Documents and relations between documents may be attached with annotations like
- document X deal with field A
- document X uses method B
- document X contains an application of method B from document Y
In the first phase of the project our goal is to provide a new way of
exploring the information in bibliographic databases which takes advantage of
these relationships and to test this method with a real database.
It shall be used parallel to classical methods (navigation in a classification
scheme, full-text recherche, catchword- and catalogrecherche).
It provides displaying local details and global contexts of the documents
in a bibliographic database and provides additional retrieval functions.
Only the cites-relation allows to answer queries like
- Which documents are surveys?
- Which documents cover similar themes compared to a given document?
- Which current research is based on a document?
- Which documents are cross-disciplinary?
Besides the method allows to visualize complete document stocks according to
user-defined criteria which is impossible with todays methods.
For example literature references between all documents in a field
A, which are published since year
T, can be
represent as a graph. Restricting the search to references of the type
document X improves contents of document Y
enables user to perceive the developement in a subject of research.
To visualize such reference graphs suited tools including
cone trees
[RobMac91]
[RoCaMa93]
[Engl95]
and perspective walls
[RoCaMa93]
[MaRoCa91]
[Engl95], have to be
integrated in the system. Because of the specialization of the
visualization tools known today, it seems important to us to offer users
various representation tools.
People who activly work in a subject of research possibly want to complete
their views of the information space through
personal information. This
can be done by taking up more publications which are cited in own papers
or through subjective annotations like
- The quotation of document Y in document X is relevant.
- Document X contains a very good representation of the technique
B.
Finally we expect to represent
personal notes as documents, too. This
will be useful to compare two basic approaches from different research groups
and to refer to the respective publications.
These extensions are the topics of the second phase of the project. Here we
will especially investigate the following problems:
-
How can the separation of public and private information and the cyclic
updating of the public stock be handled in a consistent way.
-
Is it possible to integrate the expert knowledge of users?
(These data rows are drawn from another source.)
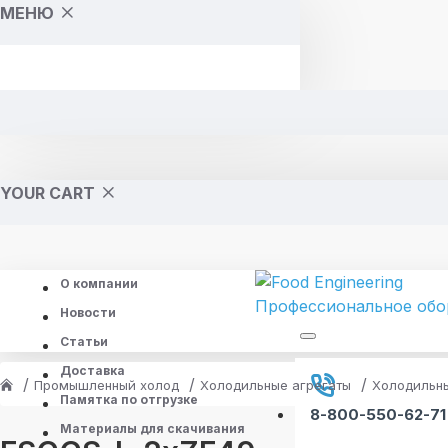
МЕНЮ
YOUR CART
О компании
Новости
Статьи
Доставка
Промышленный холод
Холодильные агрегаты
Холодильны
Памятка по отгрузке
8-800-550-62-71
Материалы для скачивания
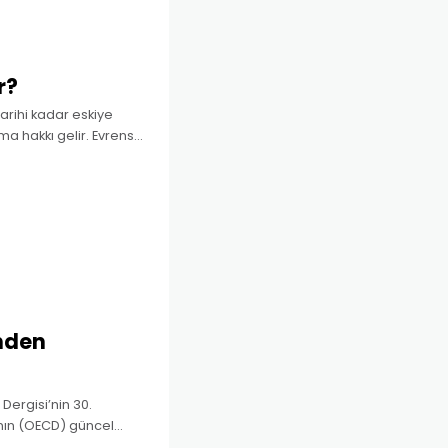
r?
tarihi kadar eskiye
a hakkı gelir. Evrensel
ulan ve ardından birçok
inden
Dergisi’nin 30.
tının (OECD) güncel
yan bir yazım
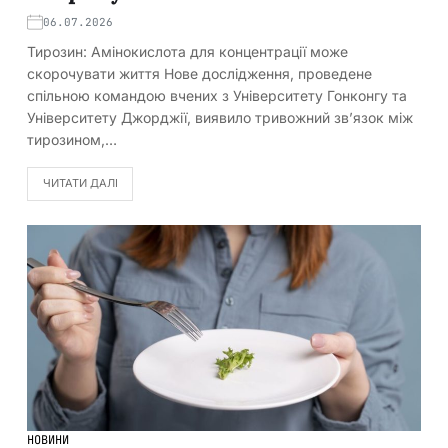
06.07.2026
Тирозин: Амінокислота для концентрації може
скорочувати життя Нове дослідження, проведене
спільною командою вчених з Університету Гонконгу та
Університету Джорджії, виявило тривожний зв’язок між
тирозином,…
ЧИТАТИ ДАЛІ
НОВИНИ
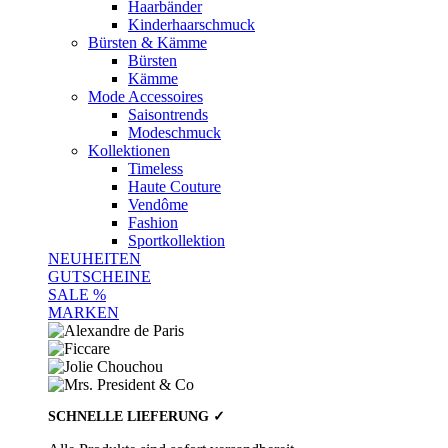
Haarbänder
Kinderhaarschmuck
Bürsten & Kämme
Bürsten
Kämme
Mode Accessoires
Saisontrends
Modeschmuck
Kollektionen
Timeless
Haute Couture
Vendôme
Fashion
Sportkollektion
NEUHEITEN
GUTSCHEINE
SALE %
MARKEN
SCHNELLE LIEFERUNG ✓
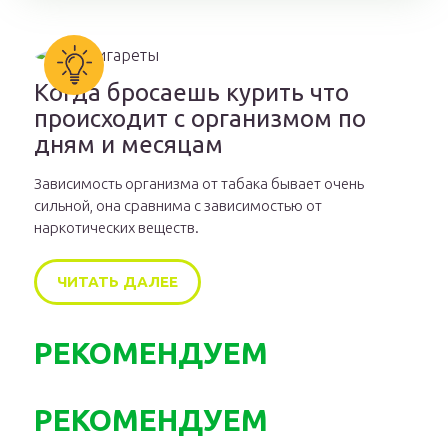
Когда бросаешь курить что
происходит с организмом по
дням и месяцам
Зависимость организма от табака бывает очень
сильной, она сравнима с зависимостью от
наркотических веществ.
ЧИТАТЬ ДАЛЕЕ
РЕКОМЕНДУЕМ
РЕКОМЕНДУЕМ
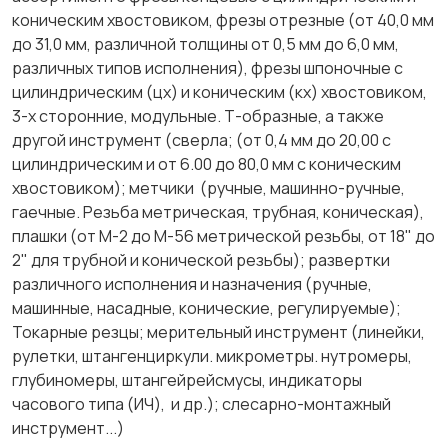
коническим хвостовиком, фрезы отрезные (от 40,0 мм
до 31,0 мм, различной толщины от 0,5 мм до 6,0 мм,
различных типов исполнения), фрезы шпоночные с
цилиндрическим (цх) и коническим (кх) хвостовиком,
3-х сторонние, модульные. Т-образные, а также
другой инструмент (сверла; (от 0,4 мм до 20,00 с
цилиндрическим и от 6.00 до 80,0 мм с коническим
хвостовиком); метчики (ручные, машинно-ручные,
гаечные. Резьба метрическая, трубная, коническая),
плашки (от М-2 до М-56 метрической резьбы, от 18" до
2" для трубной и конической резьбы); развертки
различного исполнения и назначения (ручные,
машинные, насадные, конические, регулируемые);
Токарные резцы; мерительный инструмент (линейки,
рулетки, штангенциркули. микрометры. нутромеры,
глубиномеры, штангейрейсмусы, индикаторы
часового типа (ИЧ), и др.); слесарно-монтажный
инструмент...)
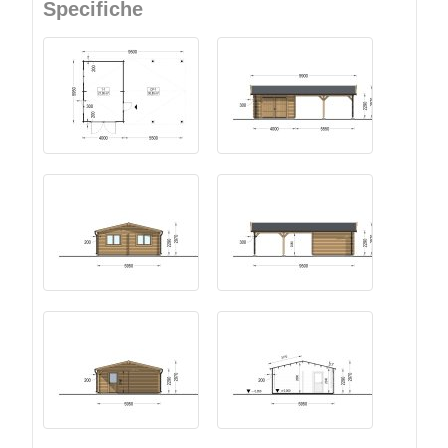
Specifiche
The idea is to allow
the transfer of objective facts in the public part of the database by users.
To evaluate our ideas we implement a user interface for the international
free available geometry literature database
geombib which is freely available.
This bibliography is maintained as a collective effort by members of the
computational geometry community. It is supported at the University of
Saskatchewan. It contains over 8000 entries in BibT
EX-format.
Updated versions of the database appear three times per year. Updates contain
all papers published in relevant journals or in conference volumes of the
larger conferences since the last update. Users can also send other new
publications, additional entries or corrections to the coordinator
Bill Jones for integration into an
update. By this way contributions to workshops and new technical reports will
be recorded, too.
Over the last years, the number of wrong or unusable geombib entries has
grown alarmingly. Papers are listed with incorrect titles, missing authors,
incorrect or missing page numbers, misspelled journal names, overly
abbreviated conference names, and so on. Because of these errors some entries
are stored several times - with different keys - in the database. One part of
our current work is BibConsist: a tool,
which checks the database for those inconsistencies.
To avoid these problems we plan to develop an interface for contributing
changes or new entries in a uniform way.
Currently we are also entering missing entries and relations into the database.
The volumes 85-94 and 96 of the ACM SoCG Proceedings are already finished.